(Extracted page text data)
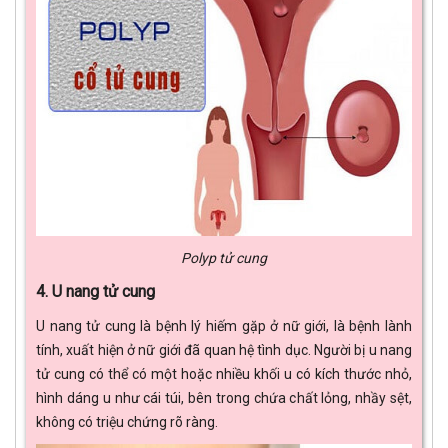
Polyp tử cung
4. U nang tử cung
U nang tử cung là bệnh lý hiếm gặp ở nữ giới, là bệnh lành
tính, xuất hiện ở nữ giới đã quan hệ tình dục. Người bị u nang
tử cung có thể có một hoặc nhiều khối u có kích thước nhỏ,
hình dáng u như cái túi, bên trong chứa chất lỏng, nhầy sệt,
không có triệu chứng rõ ràng.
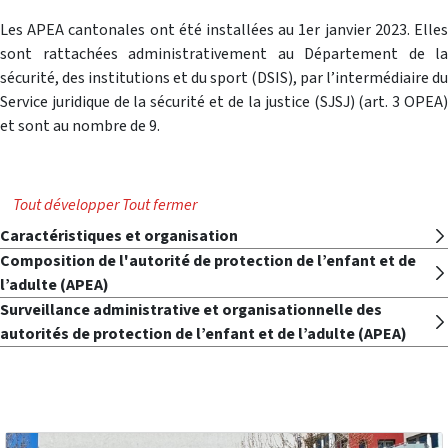
Les APEA cantonales ont été installées au 1er janvier 2023. Elles
sont rattachées administrativement au Département de la
sécurité, des institutions et du sport (DSIS), par l’intermédiaire du
Service juridique de la sécurité et de la justice (SJSJ) (art. 3 OPEA)
et sont au nombre de 9.
Tout développer
Tout fermer
Caractéristiques et organisation
Composition de l'autorité de protection de l’enfant et de
l’adulte (APEA)
Surveillance administrative et organisationnelle des
autorités de protection de l’enfant et de l’adulte (APEA)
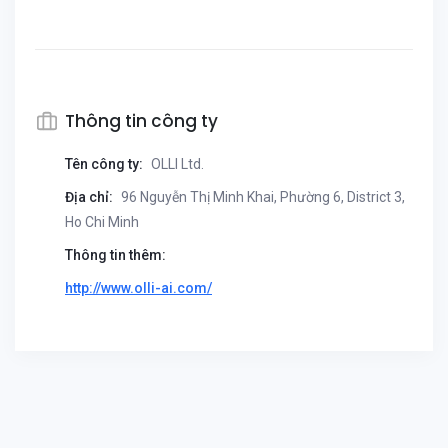
Thông tin công ty
Tên công ty:
OLLI Ltd.
Địa chỉ:
96 Nguyễn Thị Minh Khai, Phường 6, District 3,
Ho Chi Minh
Thông tin thêm:
http://www.olli-ai.com/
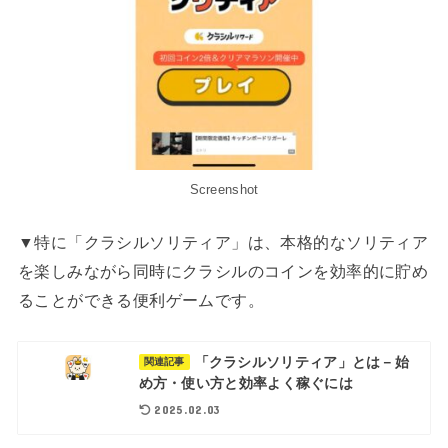
Screenshot
▼特に「クラシルソリティア」は、本格的なソリティア
を楽しみながら同時にクラシルのコインを効率的に貯め
ることができる便利ゲームです。
「クラシルソリティア」とは－始
関連記事
め方・使い方と効率よく稼ぐには
2025.02.03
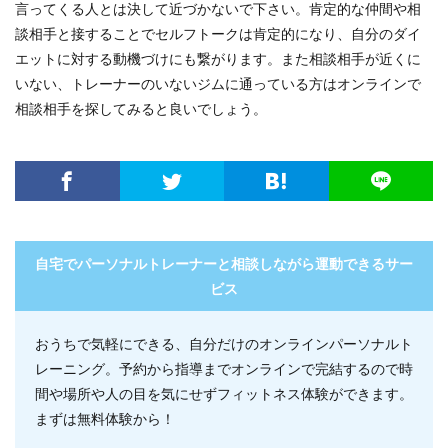
言ってくる人とは決して近づかないで下さい。肯定的な仲間や相
談相手と接することでセルフトークは肯定的になり、自分のダイ
エットに対する動機づけにも繋がります。また相談相手が近くに
いない、トレーナーのいないジムに通っている方はオンラインで
相談相手を探してみると良いでしょう。
自宅でパーソナルトレーナーと相談しながら運動できるサー
ビス
おうちで気軽にできる、自分だけのオンラインパーソナルト
レーニング。予約から指導までオンラインで完結するので時
間や場所や人の目を気にせずフィットネス体験ができます。
まずは無料体験から！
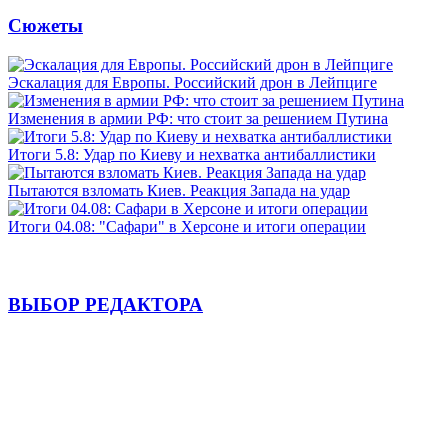
Сюжеты
Эскалация для Европы. Российский дрон в Лейпциге
Изменения в армии РФ: что стоит за решением Путина
Итоги 5.8: Удар по Киеву и нехватка антибаллистики
Пытаются взломать Киев. Реакция Запада на удар
Итоги 04.08: "Сафари" в Херсоне и итоги операции
ВЫБОР РЕДАКТОРА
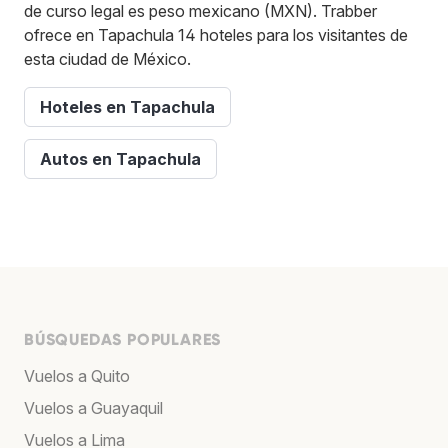
de curso legal es peso mexicano (MXN). Trabber
ofrece en Tapachula 14 hoteles para los visitantes de
esta ciudad de México.
Hoteles en Tapachula
Autos en Tapachula
BÚSQUEDAS POPULARES
Vuelos a Quito
Vuelos a Guayaquil
Vuelos a Lima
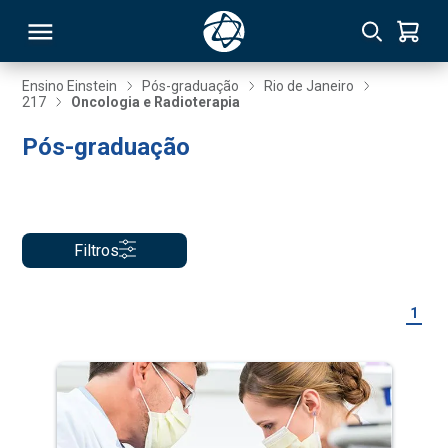
Ensino Einstein
Pós-graduação
Rio de Janeiro
217
Oncologia e Radioterapia
RSO
Pós-graduação
TIVAS
S
IN
Filtros
ONAL
1
 MBA
NTRO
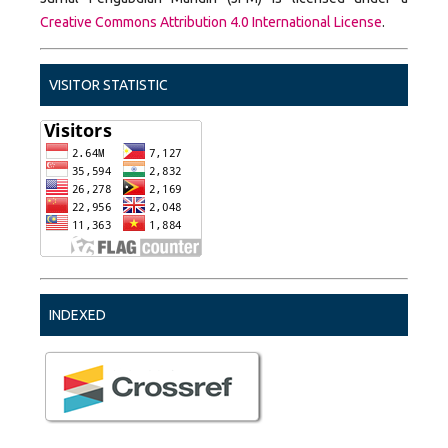
Creative Commons Attribution 4.0 International License
.
VISITOR STATISTIC
INDEXED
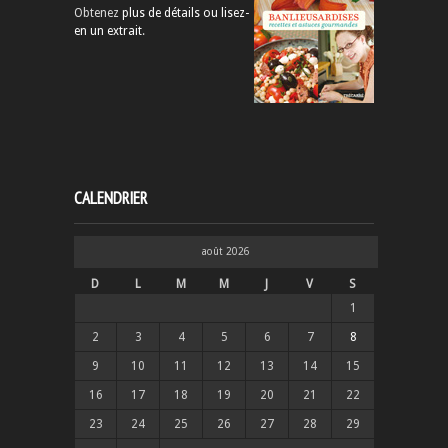
Obtenez
plus de détails ou lisez-
en un extrait
.
CALENDRIER
août 2026
D
L
M
M
J
V
S
1
2
3
4
5
6
7
8
9
10
11
12
13
14
15
16
17
18
19
20
21
22
23
24
25
26
27
28
29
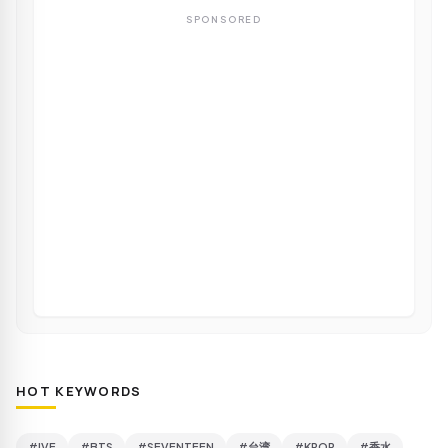
SPONSORED
HOT KEYWORDS
#IVE
#BTS
#SEVENTEEN
#台湾
#KPOP
#香水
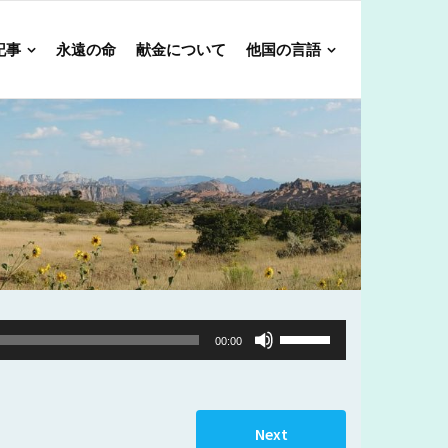
記事
永遠の命
献金について
他国の言語
Use
00:00
Up/Down
Arrow
keys
Next
to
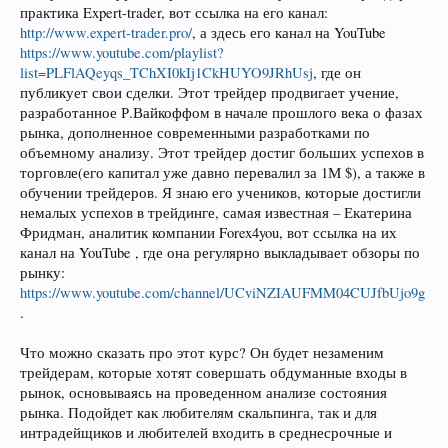
практика Expert-trader, вот ссылка на его канал:
http://www.expert-trader.pro/
, а здесь его канал на YouTube
https://www.youtube.com/playlist?
list=PLFlAQeyqs_TChXI0kIj1CkHUYO9JRhUsj
, где он
публикует свои сделки. Этот трейдер продвигает учение,
разработанное Р.Вайкоффом в начале прошлого века о фазах
рынка, дополненное современными разработками по
объемному анализу. Этот трейдер достиг больших успехов в
торговле(его капитал уже давно перевалил за 1М $), а также в
обучении трейдеров. Я знаю его учеников, которые достигли
немалых успехов в трейдинге, самая известная – Екатерина
Фридман, аналитик компании Forex4you, вот ссылка на их
канал на YouTube , где она регулярно выкладывает обзоры по
рынку:
https://www.youtube.com/channel/UCviNZIAUFMM04CUJfbUjo9g
.
Что можно сказать про этот курс? Он будет незаменим
трейдерам, которые хотят совершать обдуманные входы в
рынок, основываясь на проведенном анализе состояния
рынка. Подойдет как любителям скальпинга, так и для
интрадейщиков и любителей входить в среднесрочные и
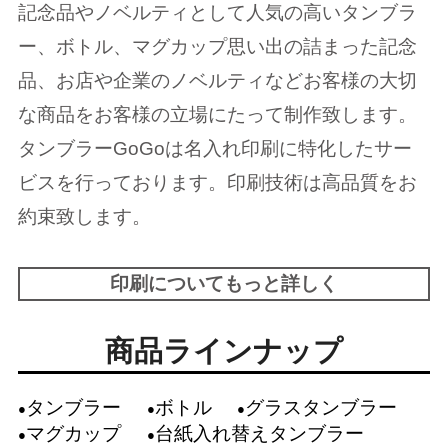
記念品やノベルティとして人気の高いタンブラ
ー、ボトル、マグカップ思い出の詰まった記念
品、お店や企業のノベルティなどお客様の大切
な商品をお客様の立場にたって制作致します。
タンブラーGoGoは名入れ印刷に特化したサー
ビスを行っております。印刷技術は高品質をお
約束致します。
印刷についてもっと詳しく
商品ラインナップ
タンブラー
ボトル
グラスタンブラー
マグカップ
台紙入れ替えタンブラー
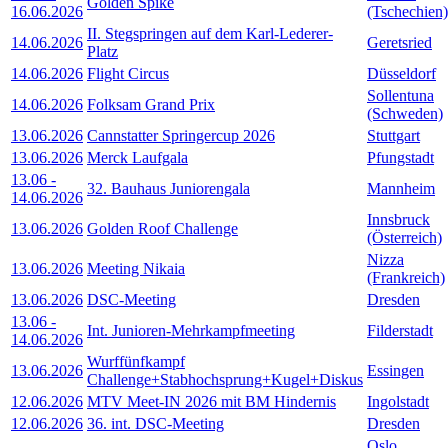
Golden Spike
16.06.2026
(Tschechien)
II. Stegspringen auf dem Karl-Lederer-
14.06.2026
Geretsried
Platz
14.06.2026
Flight Circus
Düsseldorf
Sollentuna
14.06.2026
Folksam Grand Prix
(Schweden)
13.06.2026
Cannstatter Springercup 2026
Stuttgart
13.06.2026
Merck Laufgala
Pfungstadt
13.06
-
32. Bauhaus Juniorengala
Mannheim
14.06.2026
Innsbruck
13.06.2026
Golden Roof Challenge
(Österreich)
Nizza
13.06.2026
Meeting Nikaia
(Frankreich)
13.06.2026
DSC-Meeting
Dresden
13.06
-
Int. Junioren-Mehrkampfmeeting
Filderstadt
14.06.2026
Wurffünfkampf
13.06.2026
Essingen
Challenge+Stabhochsprung+Kugel+Diskus
12.06.2026
MTV Meet-IN 2026 mit BM Hindernis
Ingolstadt
12.06.2026
36. int. DSC-Meeting
Dresden
Oslo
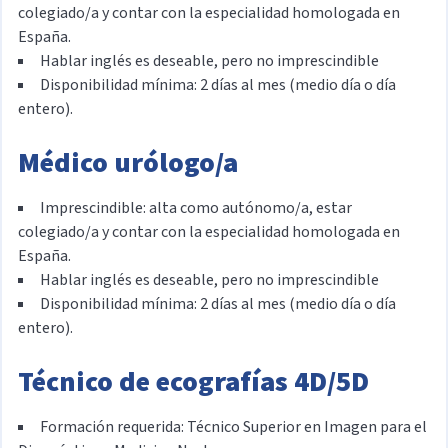
colegiado/a y contar con la especialidad homologada en
España.
Hablar inglés es deseable, pero no imprescindible
Disponibilidad mínima: 2 días al mes (medio día o día
entero).
Médico urólogo/a
Imprescindible: alta como autónomo/a, estar
colegiado/a y contar con la especialidad homologada en
España.
Hablar inglés es deseable, pero no imprescindible
Disponibilidad mínima: 2 días al mes (medio día o día
entero).
Técnico de ecografías 4D/5D
Formación requerida: Técnico Superior en Imagen para el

WORK INSTRUCTIONS
Retype each line above precisely, please. Skip anything that is a picture.

OUTPUT
Polyp tử cung
4. U nang tử cung
U nang tử cung là bệnh lý hiếm gặp ở nữ giới, là bệnh lành
tính, xuất hiện ở nữ giới đã quan hệ tình dục. Người bị u nang
tử cung có thể có một hoặc nhiều khối u có kích thước nhỏ,
hình dáng u như cái túi, bên trong chứa chất lỏng, nhầy sệt,
không có triệu chứng rõ ràng.
Les APEA cantonales ont été installées au 1er janvier 2023. Elles
sont rattachées administrativement au Département de la
sécurité, des institutions et du sport (DSIS), par l’intermédiaire du
Service juridique de la sécurité et de la justice (SJSJ) (art. 3 OPEA)
et sont au nombre de 9.
Tout développer
Tout fermer
Caractéristiques et organisation
Composition de l'autorité de protection de l’enfant et de
l’adulte (APEA)
Surveillance administrative et organisationnelle des
autorités de protection de l’enfant et de l’adulte (APEA)
Thông tin công ty
Tên công ty:
OLLI Ltd.
Địa chỉ:
96 Nguyễn Thị Minh Khai, Phường 6, District 3,
Ho Chi Minh
Thông tin thêm:
http://www.olli-ai.com/
Screenshot
▼特に「クラシルソリティア」は、本格的なソリティア
を楽しみながら同時にクラシルのコインを効率的に貯め
ることができる便利ゲームです。
「クラシルソリティア」とは－始
関連記事
め方・使い方と効率よく稼ぐには
2025.02.03
言ってくる人とは決して近づかないで下さい。肯定的な仲間や相
談相手と接することでセルフトークは肯定的になり、自分のダイ
エットに対する動機づけにも繋がります。また相談相手が近くに
いない、トレーナーのいないジムに通っている方はオンラインで
相談相手を探してみると良いでしょう。
自宅でパーソナルトレーナーと相談しながら運動できるサー
ビス
おうちで気軽にできる、自分だけのオンラインパーソナルト
レーニング。予約から指導までオンラインで完結するので時
間や場所や人の目を気にせずフィットネス体験ができます。
まずは無料体験から！
Сюжеты
Эскалация для Европы. Российский дрон в Лейпциге
Изменения в армии РФ: что стоит за решением Путина
Итоги 5.8: Удар по Киеву и нехватка антибаллистики
Пытаются взломать Киев. Реакция Запада на удар
Итоги 04.08: "Сафари" в Херсоне и итоги операции
ВЫБОР РЕДАКТОРА
de curso legal es peso mexicano (MXN). Trabber
ofrece en Tapachula 14 hoteles para los visitantes de
esta ciudad de México.
Hoteles en Tapachula
Autos en Tapachula
BÚSQUEDAS POPULARES
Vuelos a Quito
Vuelos a Guayaquil
Vuelos a Lima
Ensino Einstein
Pós-graduação
Rio de Janeiro
217
Oncologia e Radioterapia
RSO
Pós-graduação
TIVAS
S
IN
Filtros
ONAL
1
 MBA
NTRO
Creative Commons Attribution 4.0 International License
.
VISITOR STATISTIC
INDEXED
Obtenez
plus de détails ou lisez-
en un extrait
.
CALENDRIER
août 2026
D
L
M
M
J
V
S
1
2
3
4
5
6
7
8
9
10
11
12
13
14
15
16
17
18
19
20
21
22
23
24
25
26
27
28
29
SPONSORED
HOT KEYWORDS
#IVE
#BTS
#SEVENTEEN
#台湾
#KPOP
#香水
記事
永遠の命
献金について
他国の言語
Use
00:00
Up/Down
Arrow
keys
Next
to
практика Expert-trader, вот ссылка на его канал:
http://www.expert-trader.pro/
, а здесь его канал на YouTube
https://www.youtube.com/playlist?
list=PLFlAQeyqs_TChXI0kIj1CkHUYO9JRhUsj
, где он
публикует свои сделки. Этот трейдер продвигает учение,
разработанное Р.Вайкоффом в начале прошлого века о фазах
рынка, дополненное современными разработками по
объемному анализу. Этот трейдер достиг больших успехов в
торговле(его капитал уже давно перевалил за 1М $), а также в
обучении трейдеров. Я знаю его учеников, которые достигли
немалых успехов в трейдинге, самая известная – Екатерина
Фридман, аналитик компании Forex4you, вот ссылка на их
канал на YouTube , где она регулярно выкладывает обзоры по
рынку:
https://www.youtube.com/channel/UCviNZIAUFMM04CUJfbUjo9g
.
Что можно сказать про этот курс? Он будет незаменим
трейдерам, которые хотят совершать обдуманные входы в
рынок, основываясь на проведенном анализе состояния
рынка. Подойдет как любителям скальпинга, так и для
интрадейщиков и любителей входить в среднесрочные и
記念品やノベルティとして人気の高いタンブラ
ー、ボトル、マグカップ思い出の詰まった記念
品、お店や企業のノベルティなどお客様の大切
な商品をお客様の立場にたって制作致します。
タンブラーGoGoは名入れ印刷に特化したサー
ビスを行っております。印刷技術は高品質をお
約束致します。
印刷についてもっと詳しく
商品ラインナップ
タンブラー
ボトル
グラスタンブラー
マグカップ
台紙入れ替えタンブラー
Golden Spike
16.06.2026
(Tschechien)
II. Stegspringen auf dem Karl-Lederer-
14.06.2026
Geretsried
Platz
14.06.2026
Flight Circus
Düsseldorf
Sollentuna
14.06.2026
Folksam Grand Prix
(Schweden)
13.06.2026
Cannstatter Springercup 2026
Stuttgart
13.06.2026
Merck Laufgala
Pfungstadt
13.06
-
32. Bauhaus Juniorengala
Mannheim
14.06.2026
Innsbruck
13.06.2026
Golden Roof Challenge
(Österreich)
Nizza
13.06.2026
Meeting Nikaia
(Frankreich)
13.06.2026
DSC-Meeting
Dresden
13.06
-
Int. Junioren-Mehrkampfmeeting
Filderstadt
14.06.2026
Wurffünfkampf
13.06.2026
Essingen
Challenge+Stabhochsprung+Kugel+Diskus
12.06.2026
MTV Meet-IN 2026 mit BM Hindernis
Ingolstadt
12.06.2026
36. int. DSC-Meeting
Dresden
Oslo
colegiado/a y contar con la especialidad homologada en
España.
Hablar inglés es deseable, pero no imprescindible
Disponibilidad mínima: 2 días al mes (medio día o día
entero).
Médico urólogo/a
Imprescindible: alta como autónomo/a, estar
colegiado/a y contar con la especialidad homologada en
España.
Hablar inglés es deseable, pero no imprescindible
Disponibilidad mínima: 2 días al mes (medio día o día
entero).
Técnico de ecografías 4D/5D
Formación requerida: Técnico Superior en Imagen para el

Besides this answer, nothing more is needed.